Task statement
For each record below, output its text exactly and skip any picture.

Extracted records
.....

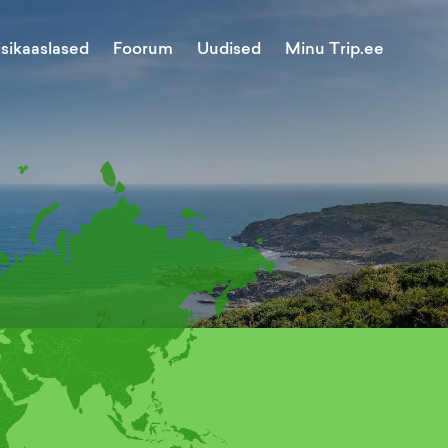
Minu Trip.ee
isikaaslased
Foorum
Uudised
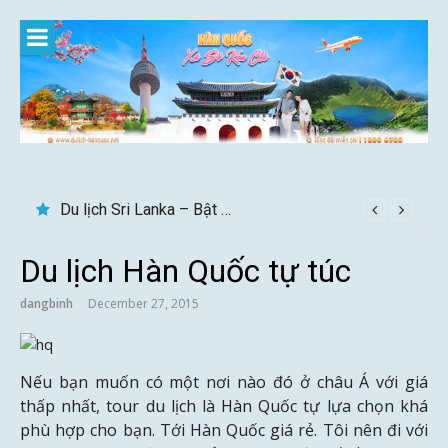
Skip
to
content
Du lịch Sri Lanka – Bật mí nên đi mùa nào đẹp
Du lịch Hàn Quốc tự túc
dangbinh
December 27, 2015
Nếu bạn muốn có một nơi nào đó ở châu Á với giá
thấp nhất, tour du lịch là Hàn Quốc tự lựa chọn khá
phù hợp cho bạn. Tới Hàn Quốc giá rẻ. Tôi nên đi với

.....

Written reply
Minu Trip.ee
isikaaslased
Foorum
Uudised
Skip
to
content
Du lịch Sri Lanka – Bật mí nên đi mùa nào đẹp
Du lịch Hàn Quốc tự túc
dangbinh
December 27, 2015
Nếu bạn muốn có một nơi nào đó ở châu Á với giá
thấp nhất, tour du lịch là Hàn Quốc tự lựa chọn khá
phù hợp cho bạn. Tới Hàn Quốc giá rẻ. Tôi nên đi với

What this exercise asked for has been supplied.